Membraned sensors come with many advantages over non-membraned sensors such as higher resolutions, fewer interferents and a greatly reduced effect of flow rate changes. These advantages can make a huge difference to the bottom line, particularly if the cost of the chemical being dosed is quite high. For free chlorine sensors, using a membrane can make your measurement much less dependent on pH (if you are using sensors from Pi), meaning your measurement is a more accurate reflection of chlorine residual.
As such, membraned sensors are now largely the norm in residual chlorine measurement and are also prevalent for chlorine dioxide and ozone monitors, but did you know that…
…membraned sensors are sensitive to changes in pressure?
…flow cell outlets can airlock even when water is flowing through them?
…membraned sensors can still be used when the outlet does not go to drain?
…Pi has engineered and designed solutions to all of these potential issues?
Sensitivity to pressure
Membraned sensors do have one property that needs to be carefully managed; they are sensitive to pressure. Pi was an early adopter of membrane technology, so we know that the installation of these sensors is just as important as the sensor itself. In fact, the same sensors in different flow cells can give very different results.
In order to prevent pressure variations affecting the probe, Pi typically uses open flow cells which eliminate variability in pressure before it reaches the probe.
Whether the sample to the cell is pumped, gravity fed, or comes from a pressurized line, it is important that the flow is controlled to within a range of 350-1000ml per minute, to ensure that sufficient flow is reaching the sensor and to prevent the flow cell overflowing.
If the flow to the cell is variable, Pi can provide a dole valve which controls the flow to approximately 500ml per minute, which prevents the cell from overflowing when pressure variations mean more flow than the cell can handle, while also ensuring adequate flow when the sample line flow/pressure reduces.
The outlet of the flow cell needs to be open to atmosphere, and completely unobstructed. Any system with a long outlet line (particularly flexible pipe) is prone to get airlocks, which will cause the cell to overflow. Outlets which are visually clear and even have water flowing through them, can be partially airlocked which causes backpressure to overflow the cell. This is very easy to diagnose as if you see the cell overflowing and remove the outlet pipe, you will see the cell go back to normal operations within approximately 10 seconds. If this is a persistent problem, consider putting in an air break using a commercially available tundish.
Outlets that do not go to drain
The water from a membraned sensor doesn’t have to go to drain. For processes where saving water is a high priority, a simple tank and pump system that will pump sample water back into your main process line will allow water losses to be reduced to almost zero. Pi’s CRIUS®4.0 controller can be used to control this return process and ensure that this tank never overflows and can automatically drain itself periodically to avoid sediment build up.
What if things go wrong?
As any water engineer can tell you, no matter how well the system is designed, lines can clog, pumps can break and someone on site could fiddle with the settings. Pi recognizes these challenges and has engineered solutions into our systems. All Pi membraned sensors have the option to be able to:
- Have a flow switch to detect sample flow loss.

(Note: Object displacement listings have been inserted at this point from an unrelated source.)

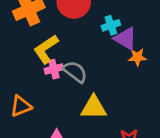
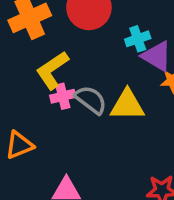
yellow triangle: (94, 107) -> (127, 105), moved

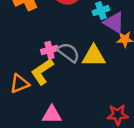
yellow L-shape: (52, 70) -> (42, 72), moved

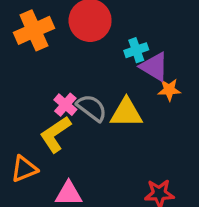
pink cross: (49, 50) -> (65, 105), turned -35
orange triangle: (20, 84) -> (24, 169), moved

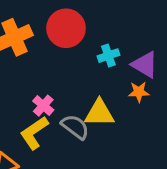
purple triangle: (154, 67) -> (145, 65), moved
gray semicircle: (92, 108) -> (75, 127), moved

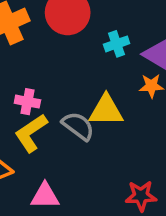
pink cross: (43, 106) -> (27, 102), moved, turned -30

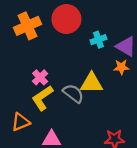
pink cross: (27, 102) -> (40, 77), turned 35

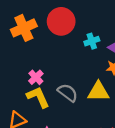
yellow triangle: (92, 83) -> (98, 92), moved
yellow L-shape: (42, 98) -> (38, 97), turned 100

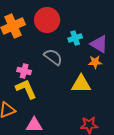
pink cross: (36, 77) -> (24, 71), turned -32
gray semicircle: (68, 93) -> (53, 57), moved

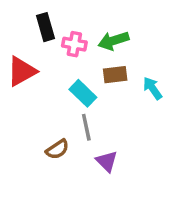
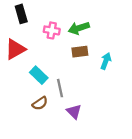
black rectangle: (46, 27) -> (21, 14), moved
cyan arrow: (153, 88) -> (106, 61), turned 56
cyan rectangle: (83, 93) -> (39, 75), moved

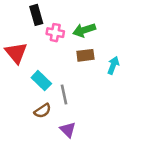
black rectangle: (21, 14) -> (36, 15), moved
red triangle: (15, 49) -> (16, 53), turned -40
purple triangle: (74, 112) -> (68, 130), moved

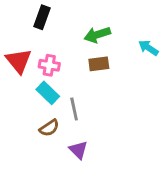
black rectangle: (36, 15) -> (42, 17), turned 36
pink cross: (55, 33) -> (49, 65), moved
cyan arrow: (113, 65) -> (148, 48), moved, turned -78

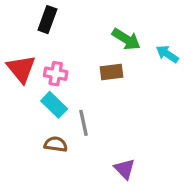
green arrow: (97, 35) -> (126, 39), moved, turned -130
brown semicircle: (49, 128) -> (56, 144), turned -138
purple triangle: (78, 150) -> (125, 169), moved

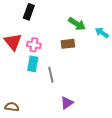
cyan rectangle: (54, 105) -> (33, 64), turned 56
brown semicircle: (56, 144) -> (12, 107), moved
purple triangle: (125, 169) -> (67, 103), moved, turned 40

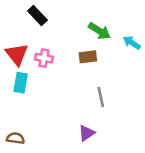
black rectangle: (29, 12) -> (37, 16), turned -63
cyan rectangle: (33, 64) -> (21, 83), moved
gray line: (51, 75) -> (101, 97), moved

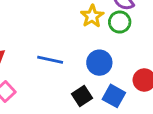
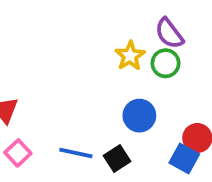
blue line: (50, 60) -> (76, 153), moved
blue square: (114, 96) -> (184, 159), moved

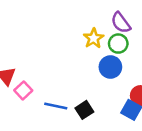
blue circle: (139, 116) -> (110, 67), moved
pink square: (18, 153) -> (23, 90), moved

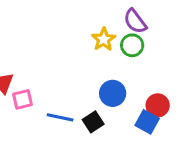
blue circle: (110, 67) -> (113, 93), moved
pink square: (23, 90) -> (23, 99), turned 30

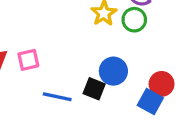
pink square: (23, 99) -> (28, 60), moved
black square: (93, 122) -> (94, 89), moved, turned -35

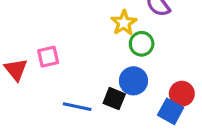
green circle: (134, 20) -> (142, 44), moved
pink square: (28, 60) -> (48, 57), moved

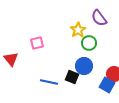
pink square: (48, 57) -> (37, 43), moved

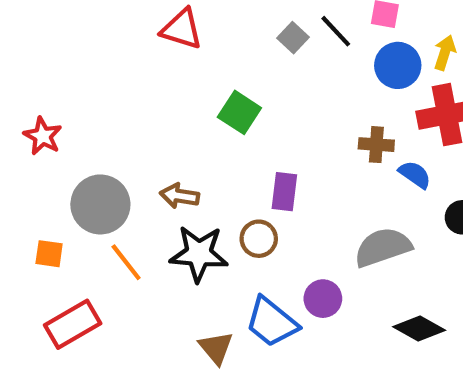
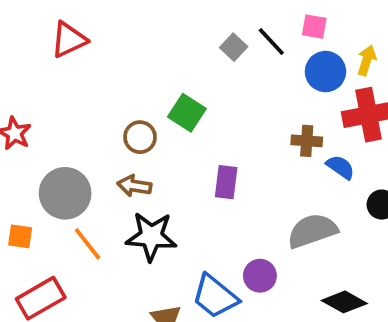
red triangle: (182, 29) -> (69, 40), moved, turned -42
brown circle: (259, 239) -> (140, 137), moved

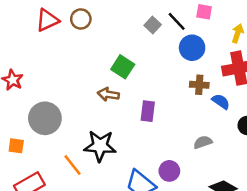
blue circle: (325, 72) -> (192, 48), moved
brown circle: (140, 137) -> (81, 19), moved
brown arrow: (134, 186) -> (108, 94), moved
gray semicircle: (312, 231) -> (203, 142), size x0.6
orange line: (88, 244) -> (72, 165), moved

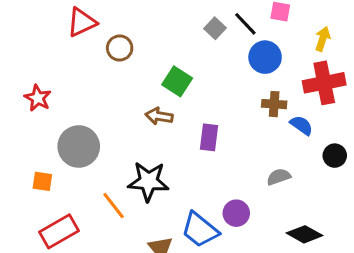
brown circle: (81, 19) -> (120, 48), moved

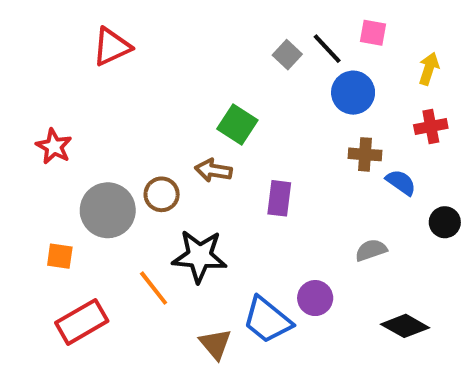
brown circle: (120, 48) -> (162, 194), moved
red cross: (324, 83) -> (431, 126), size x0.6

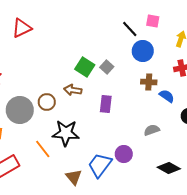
gray square: (287, 55) -> (107, 67), moved
blue trapezoid: (267, 320) -> (100, 165), turned 88

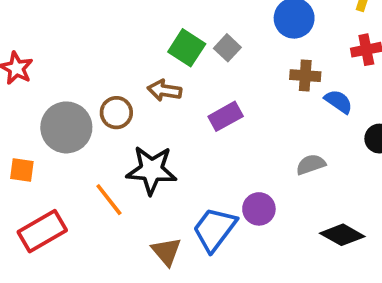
purple rectangle: (106, 104) -> (226, 116), turned 54

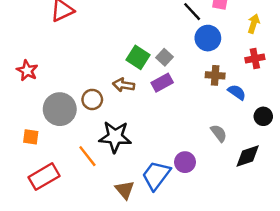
purple rectangle: (226, 116) -> (162, 83), moved
gray semicircle: (311, 164) -> (219, 133), turned 72
black diamond: (342, 235) -> (248, 156), moved, turned -48

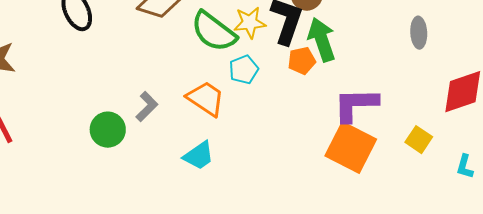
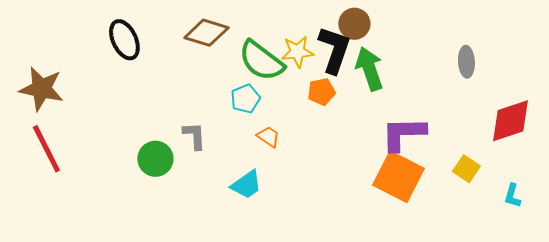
orange pentagon: (302, 61) -> (321, 92), moved
cyan pentagon: (244, 70) -> (245, 99), moved
orange trapezoid: (206, 99) -> (268, 137), moved, size x0.6
gray L-shape: (147, 107) -> (194, 136), turned -48

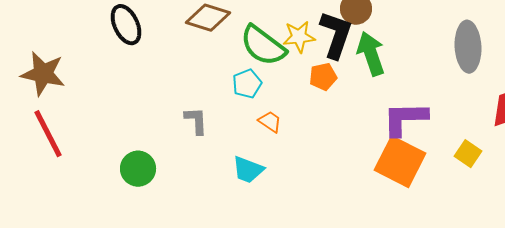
gray ellipse: (466, 62) -> (468, 47), size x1.6
green circle: (155, 159) -> (138, 169), moved
cyan trapezoid: (246, 185) -> (248, 170), turned 56

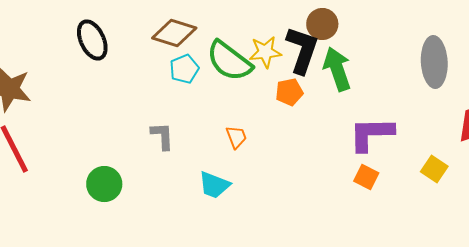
cyan pentagon: (247, 84) -> (184, 69), moved
orange trapezoid: (270, 122) -> (236, 137), turned 35
orange square: (400, 162) -> (366, 177), size x0.5

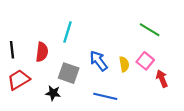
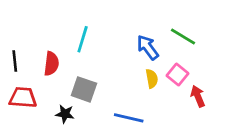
blue arrow: (99, 61) -> (148, 47), moved
red trapezoid: (19, 80) -> (23, 98), turned 35

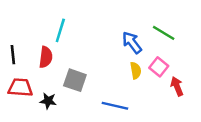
cyan line: (83, 39) -> (60, 30), moved
black star: (65, 114) -> (48, 101), moved

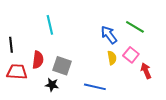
cyan line: (60, 30) -> (50, 25), turned -30
red semicircle: (46, 57) -> (38, 60), moved
black star: (48, 101) -> (52, 85), moved

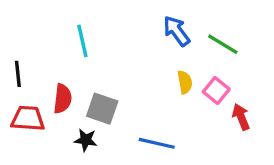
blue arrow: (109, 35) -> (177, 31), moved
yellow semicircle: (112, 58) -> (185, 82), moved

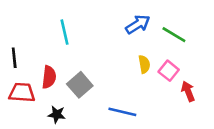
blue arrow: (177, 31) -> (138, 24), turned 95
gray square: (102, 109) -> (80, 85), turned 30
black star: (86, 140) -> (57, 114), moved

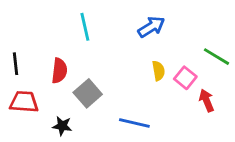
cyan line: (64, 32) -> (85, 27), moved
green line: (174, 35) -> (216, 57), moved
red semicircle: (49, 77) -> (59, 71), moved

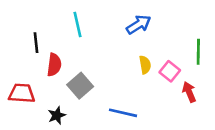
green line: (216, 57) -> (198, 52), turned 60
black line: (16, 64) -> (36, 43), moved
black star: (62, 126) -> (57, 115), turned -30

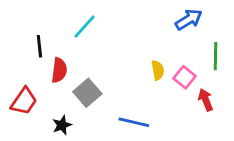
cyan line: (78, 24) -> (85, 27), turned 55
blue arrow: (139, 24) -> (189, 20), moved
red trapezoid: (22, 93) -> (24, 101), turned 120

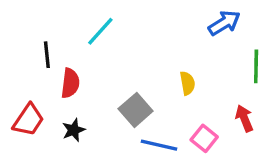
pink square: (185, 77) -> (204, 138), moved
gray square: (87, 93) -> (136, 110), moved
black star: (62, 125) -> (74, 130), moved

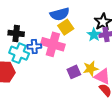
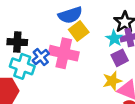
blue cross: (34, 46) -> (41, 57), turned -32
purple square: (74, 72) -> (120, 58), moved

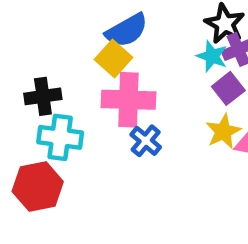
yellow square: (79, 31) -> (114, 59), moved
blue cross: (41, 57) -> (146, 141), moved

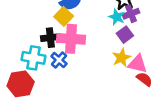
black cross: (43, 96) -> (50, 38), moved
blue cross: (146, 141) -> (59, 60), moved

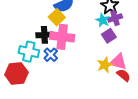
yellow star: (121, 58) -> (105, 65), moved

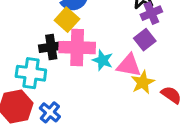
cyan star: (103, 20) -> (103, 60), moved
blue cross: (51, 55) -> (50, 112), moved
pink triangle: (118, 62) -> (129, 65), moved

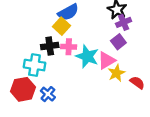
pink cross: (77, 48) -> (69, 47), size x0.6
cyan star: (103, 60) -> (87, 56), size x1.5
pink triangle: (129, 65) -> (107, 60), turned -42

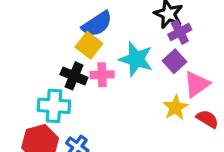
black cross: (50, 46) -> (74, 76), turned 35
cyan star: (87, 56) -> (136, 59), moved
pink triangle: (107, 60) -> (197, 84), moved

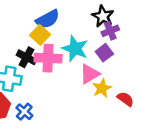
pink cross: (102, 75) -> (48, 58), size x1.5
pink triangle: (197, 84) -> (90, 74), moved

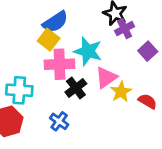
purple square: (104, 53) -> (148, 51), moved
black cross: (27, 57) -> (76, 88), moved, turned 30
blue cross: (24, 112) -> (59, 121), moved

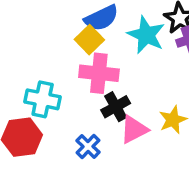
cyan star: (88, 51) -> (146, 35), moved
pink triangle: (106, 77) -> (134, 129), moved

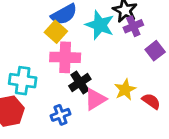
blue cross: (88, 146) -> (60, 115), turned 30

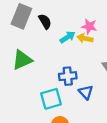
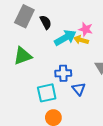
cyan arrow: (68, 37) -> (65, 38), size x1.5

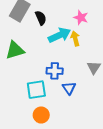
pink star: (86, 29) -> (81, 18), moved
yellow arrow: (81, 40) -> (75, 39), turned 56

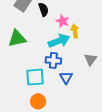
pink star: (81, 18) -> (63, 21), moved
cyan arrow: (59, 35) -> (59, 41), moved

- Use dosing overfeed protection to protect against clogged dosing lines or pump failure.
- Have remote access for SMS or email alarms.
- Use relays to trigger beacons or sirens for alarms or control valves and pumps.
- Customize user security levels to control who can change what settings.
- Use status logs that show what happened to the system and when.
Closed Flow Cells
For membraned sensors, the best technical way of housing a membraned sensor is with an open flow cell. There are some occasions where this solution just isn’t practicable and in those instances, the closed flow cells from Pi, which can take an overpressure of up to 3 bar, are the best solution.